Reagan stressed that the main concern is not with actual votes being hacked or changed, but rather data breaches, such as what happened with the Democratic National Party emails in 2016.
“The voting machines are not hooked up to the internet, they aren’t online,” Reagan emphasized. “No one can sit out in their car in the parking lot and change your vote.”
She added that even if someone were able to alter an electronic ballot, state law requires a paper record also be created.
“If you’re using an electronic voting machine, there is a ticker tape recording what buttons you push,” she said. “So there is always another way to verify a vote, we can always go back and check if needed.”
She added that many states do not have laws requiring paper backups, even though “every security expert we talked to said you should have that law.” Also, most voting precincts in the state still use the old-fashioned paper ballots.
“We don’t use the Smartmatic machines owned by George Soros or anything like that,” she said.
She said the larger concern is a breach of the voter registration database, where someone with malicious intent could really cause damage.
“Imagine if they planted malware that went off the day before the vote that changed everyone’s information or removed them from the system,” she said. “That would be a nightmare.”
To prevent something like that from happening, the state has taken every precaution recommended by the FBI, such as implementing multi-factor authentication and adding extra levels of security to cloud-based data.
Pima County Chief Deputy Recorder and Registrar of Voters Chris Roads echoed many of Reagan’s remarks, saying the county has been on numerous conference calls with DHS and exchanged information.

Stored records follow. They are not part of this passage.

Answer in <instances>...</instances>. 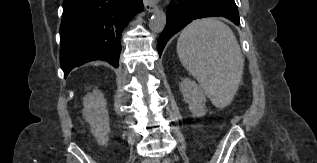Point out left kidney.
<instances>
[{"label":"left kidney","mask_w":317,"mask_h":163,"mask_svg":"<svg viewBox=\"0 0 317 163\" xmlns=\"http://www.w3.org/2000/svg\"><path fill=\"white\" fill-rule=\"evenodd\" d=\"M180 91L183 94L184 101L189 105L193 116L201 117L206 113V97L202 88L195 81L185 78L180 83Z\"/></svg>","instance_id":"5707ae66"}]
</instances>
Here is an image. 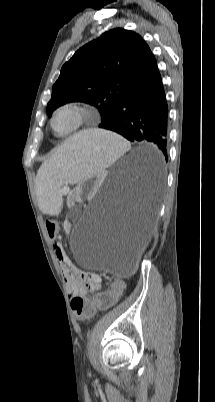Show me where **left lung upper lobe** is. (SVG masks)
<instances>
[{
  "label": "left lung upper lobe",
  "instance_id": "left-lung-upper-lobe-1",
  "mask_svg": "<svg viewBox=\"0 0 215 402\" xmlns=\"http://www.w3.org/2000/svg\"><path fill=\"white\" fill-rule=\"evenodd\" d=\"M156 64L139 34L120 28L105 32L63 65L53 85L47 114L68 102L80 101L97 107L104 122Z\"/></svg>",
  "mask_w": 215,
  "mask_h": 402
}]
</instances>
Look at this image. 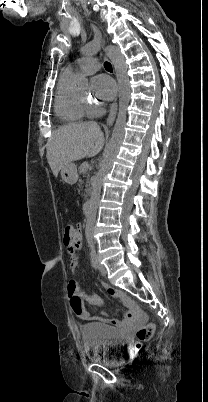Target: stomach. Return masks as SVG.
<instances>
[{
  "mask_svg": "<svg viewBox=\"0 0 208 402\" xmlns=\"http://www.w3.org/2000/svg\"><path fill=\"white\" fill-rule=\"evenodd\" d=\"M61 178L63 182H66V184H76L78 180V174H77V168L75 164H67V166H63L61 168Z\"/></svg>",
  "mask_w": 208,
  "mask_h": 402,
  "instance_id": "stomach-1",
  "label": "stomach"
}]
</instances>
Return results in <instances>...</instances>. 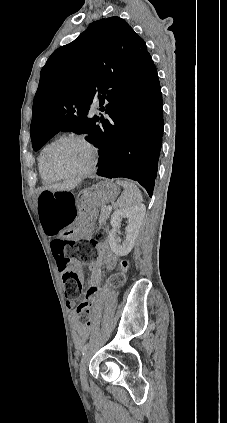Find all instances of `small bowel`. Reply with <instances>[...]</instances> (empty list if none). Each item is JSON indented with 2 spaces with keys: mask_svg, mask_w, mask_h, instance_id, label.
I'll use <instances>...</instances> for the list:
<instances>
[{
  "mask_svg": "<svg viewBox=\"0 0 227 423\" xmlns=\"http://www.w3.org/2000/svg\"><path fill=\"white\" fill-rule=\"evenodd\" d=\"M52 238L51 246L54 241L59 239V236L57 235H49ZM99 250V256L96 259V261L89 264V270H90V278H89V284L90 285H97L101 279H102V266H105L108 270H113L116 268L118 264V258L117 256L110 250L108 244L101 243L98 246ZM75 305V302L72 300L67 301V307L73 308ZM99 318V311L98 309H95L92 313L91 320L89 322H81L77 318L76 313H72L70 316L71 324L73 329L76 331V337H75V344L77 347H80L87 337L89 336L91 327L93 324L97 322Z\"/></svg>",
  "mask_w": 227,
  "mask_h": 423,
  "instance_id": "small-bowel-1",
  "label": "small bowel"
}]
</instances>
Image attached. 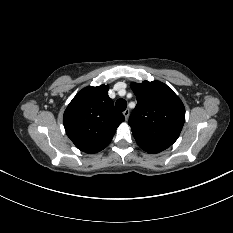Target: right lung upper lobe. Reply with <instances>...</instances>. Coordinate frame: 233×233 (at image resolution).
<instances>
[{"label": "right lung upper lobe", "instance_id": "cb5924a9", "mask_svg": "<svg viewBox=\"0 0 233 233\" xmlns=\"http://www.w3.org/2000/svg\"><path fill=\"white\" fill-rule=\"evenodd\" d=\"M108 85L86 87L72 99L63 116L66 133L88 154L106 148L125 118L108 96Z\"/></svg>", "mask_w": 233, "mask_h": 233}]
</instances>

He said the county hired a third-party security company to analyze its systems and provide a number of possible upgrades based on any vulnerabilities that may have been detected.
“After that evaluation the vendor made some suggestions on how to make the system even more secure than it was, and we have implemented those recommendations,” he said via email.
Roads declined to get into specific actions taken to protect voters, saying such information would be “a hacker’s dream roadmap of how our system works.” But he did say the county was constantly monitoring for threats.
“I can tell you we have a series of security measures in place for the systems in our office and those measures are regularly reviewed and updated by our computer staff,” he said.
Reagan hasn’t seen an increased number of attacks leading up to the primaries, but there could be an uptick at any time.
“We will be watching,” she said.
The goal is to stay one step ahead of anyone who wants to tamper with the process.
When it comes to protecting the election and voter data, “we’re pretty confident that our system is secure,” Reagan said, “but we always says it’s a race, and there is no finish line.”